Welcome to the forum - your little guy is pretty cute!! Sounds pretty normal for a V at that age. There are lots of threads on here about recall, I'd suggest using the search button and search for "recall" - I'm sure you'll find some great ideas to help. 

When he tries to play come and get me, just turn around, walk away from him and ignore him. If he's anything like my guy, he will hate that and the next thing you know he'll be right next to you trying to get your attention. 

Also, if he has something he shouldn't have, but won't come to you because he knows you will take it away, try swapping him out for something he can have. Grab a toy, call him to you and then offer the toy (make it very exciting if he's not willing to drop what he has). Then he won't think that you are always taking away things when he comes to you. 

He's still young and pushing his boundaries, patience and consistency works the best.


----------



## dextersmom (Oct 29, 2013)

> If we give him our undivided attention every minute were with him...he loves to please us. The minute we try to make dinner or do laundry he is into everything. Jumps up A LOT....doesn't have a lot of patience. The scariest issue we have is he doesn't want to come when called....

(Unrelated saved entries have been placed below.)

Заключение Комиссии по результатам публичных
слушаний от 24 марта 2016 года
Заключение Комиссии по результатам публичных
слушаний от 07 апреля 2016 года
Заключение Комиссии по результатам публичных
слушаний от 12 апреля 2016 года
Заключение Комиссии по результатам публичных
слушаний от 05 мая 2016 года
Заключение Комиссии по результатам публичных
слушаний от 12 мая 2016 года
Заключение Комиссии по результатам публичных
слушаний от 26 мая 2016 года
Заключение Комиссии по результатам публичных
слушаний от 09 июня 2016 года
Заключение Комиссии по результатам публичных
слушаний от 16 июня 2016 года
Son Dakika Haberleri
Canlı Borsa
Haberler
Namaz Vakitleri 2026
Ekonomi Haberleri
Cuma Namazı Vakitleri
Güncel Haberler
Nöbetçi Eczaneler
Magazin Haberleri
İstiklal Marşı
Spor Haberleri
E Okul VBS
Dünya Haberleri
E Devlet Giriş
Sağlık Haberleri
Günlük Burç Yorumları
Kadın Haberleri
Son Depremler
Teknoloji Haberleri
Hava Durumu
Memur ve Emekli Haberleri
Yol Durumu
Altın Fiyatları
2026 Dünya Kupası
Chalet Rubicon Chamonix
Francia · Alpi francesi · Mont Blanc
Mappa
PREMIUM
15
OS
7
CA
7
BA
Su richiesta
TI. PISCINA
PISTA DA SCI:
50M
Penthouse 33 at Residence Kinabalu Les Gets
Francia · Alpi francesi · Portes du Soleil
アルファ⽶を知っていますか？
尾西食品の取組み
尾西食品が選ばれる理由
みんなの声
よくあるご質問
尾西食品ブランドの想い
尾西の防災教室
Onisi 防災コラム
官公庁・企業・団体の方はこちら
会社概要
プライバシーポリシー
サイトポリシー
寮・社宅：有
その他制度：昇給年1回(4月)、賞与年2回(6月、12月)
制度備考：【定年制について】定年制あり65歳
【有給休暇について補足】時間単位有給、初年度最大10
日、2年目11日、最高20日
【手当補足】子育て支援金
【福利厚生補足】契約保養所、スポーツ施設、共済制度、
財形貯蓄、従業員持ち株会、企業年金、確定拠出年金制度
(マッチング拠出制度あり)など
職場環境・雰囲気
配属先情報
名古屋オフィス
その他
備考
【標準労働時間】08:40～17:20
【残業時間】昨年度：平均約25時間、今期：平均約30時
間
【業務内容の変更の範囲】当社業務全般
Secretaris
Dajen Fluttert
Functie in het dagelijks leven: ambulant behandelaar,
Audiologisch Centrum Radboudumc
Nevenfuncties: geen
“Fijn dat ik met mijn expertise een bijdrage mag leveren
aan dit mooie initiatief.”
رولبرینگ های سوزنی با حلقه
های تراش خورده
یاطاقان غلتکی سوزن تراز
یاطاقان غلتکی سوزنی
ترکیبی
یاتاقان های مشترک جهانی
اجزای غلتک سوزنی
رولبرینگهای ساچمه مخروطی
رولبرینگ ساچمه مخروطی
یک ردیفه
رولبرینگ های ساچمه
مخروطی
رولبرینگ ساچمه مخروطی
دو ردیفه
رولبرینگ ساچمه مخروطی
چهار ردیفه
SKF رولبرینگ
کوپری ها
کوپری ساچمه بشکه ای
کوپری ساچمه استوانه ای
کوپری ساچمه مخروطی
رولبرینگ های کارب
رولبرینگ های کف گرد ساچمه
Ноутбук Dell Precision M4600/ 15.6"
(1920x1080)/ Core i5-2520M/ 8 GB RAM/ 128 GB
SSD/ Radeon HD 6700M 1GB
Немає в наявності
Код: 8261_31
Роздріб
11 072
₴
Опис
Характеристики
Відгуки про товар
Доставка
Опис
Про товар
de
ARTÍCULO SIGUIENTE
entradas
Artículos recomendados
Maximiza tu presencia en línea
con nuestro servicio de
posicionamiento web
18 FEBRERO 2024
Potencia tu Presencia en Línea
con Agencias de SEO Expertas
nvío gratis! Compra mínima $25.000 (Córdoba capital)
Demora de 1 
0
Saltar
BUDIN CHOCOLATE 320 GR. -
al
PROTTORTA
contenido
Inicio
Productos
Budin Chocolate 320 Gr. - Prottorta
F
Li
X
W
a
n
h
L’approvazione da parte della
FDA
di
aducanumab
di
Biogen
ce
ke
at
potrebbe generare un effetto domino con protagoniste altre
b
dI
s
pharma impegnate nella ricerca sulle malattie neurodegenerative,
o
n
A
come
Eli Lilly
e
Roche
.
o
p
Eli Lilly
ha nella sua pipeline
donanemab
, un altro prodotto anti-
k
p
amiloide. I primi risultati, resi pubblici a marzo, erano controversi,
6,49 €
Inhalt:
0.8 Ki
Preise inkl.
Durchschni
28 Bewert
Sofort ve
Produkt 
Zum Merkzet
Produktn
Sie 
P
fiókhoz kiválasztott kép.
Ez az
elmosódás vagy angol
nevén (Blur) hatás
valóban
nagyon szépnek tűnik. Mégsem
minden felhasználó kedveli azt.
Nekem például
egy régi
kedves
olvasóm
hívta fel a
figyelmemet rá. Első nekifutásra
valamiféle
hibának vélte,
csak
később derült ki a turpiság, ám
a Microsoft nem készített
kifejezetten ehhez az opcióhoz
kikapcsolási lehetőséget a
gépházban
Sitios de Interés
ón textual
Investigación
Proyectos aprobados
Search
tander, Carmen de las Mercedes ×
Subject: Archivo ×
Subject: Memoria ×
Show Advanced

Dexter is almost a year old and that's where we are at, too! He's great if we're constantly engaging him, but can be a real stinker if he thinks he's being ignored. Lately, he'll start barking in hopes we chase him to quiet him down  We ignore him as best we can or put him in a down/stay for a while until he settles. One thing that's helped us is to remember to ALWAYS use commands. If you've got a load full of laundry you know he's going to want to jump up and try and get, don't forget to tell him to "leave it" before he gets a chance. And "off" if he still jumps up. Sometimes I'm so busy trying to prevent him from doing something I DON'T want happening that I forget to tell to him what I DO want him to do instead. Which he's usually perfectly happy to do, too! I'd say it was about at 10 months that giving a command would really snap Dexter out of whatever he was doing/planning to do. For instance, there was a long time I couldn't put on socks in front of him, because he'd do anything he could to get them. Now if I put him in a sit/stay, he won't move and will let me put them on in peace 

We use an e-collar for recall. Simply amazing how well it works! Search the threads if that's something you might want to try.


----------



## dextersmom (Oct 29, 2013)

Also, Dexter will play the "find the cookie" game for hours. That's how we manage to get most stuff done. He stays out of trouble when he's got a job to do!


----------



## daul77 (Jan 22, 2014)

Jax, your self doubt, blanket dragging, mischievous, attention hogging dog sure does sound A LOT like our situation. Unfortunately were only at 8 weeks. :'( 
Tucker likes to play the I don't hear you calling me game as well. More so when he is really interested or has something he doesn't want me to get or when he is overly tired. I just keep calling him in a really excited manor or I act like I'm going back into the house. One or the other or a combination of both usually snaps him out of it. Thinking of all the commands and how to teach hi those commands seems like a deep dark tunnel That I can't see the end off. Especially if I have 8 months of this


----------



## texasred (Jan 29, 2012)

No two dogs are exactly the same. Even from the same litter, and raised in the same household, they will have some differences.
Don't fall into the trap of comparing your dog to others.
Instead set small attainable goals. Enjoy the accomplishments. Don't dwell to long on the set backs, they happen. Some dogs peak early, and others or late bloomers, but later most wind up in the same place on training.
Try and appreciate each stage, and training of your pups life. Its not a race to the end, its a adventure.


----------



## Jax No-No (May 6, 2014)

Thank you everyone! We love new ideas and knowing were not alone.  The support from others that understand the breed is refreshing. Thank you!


----------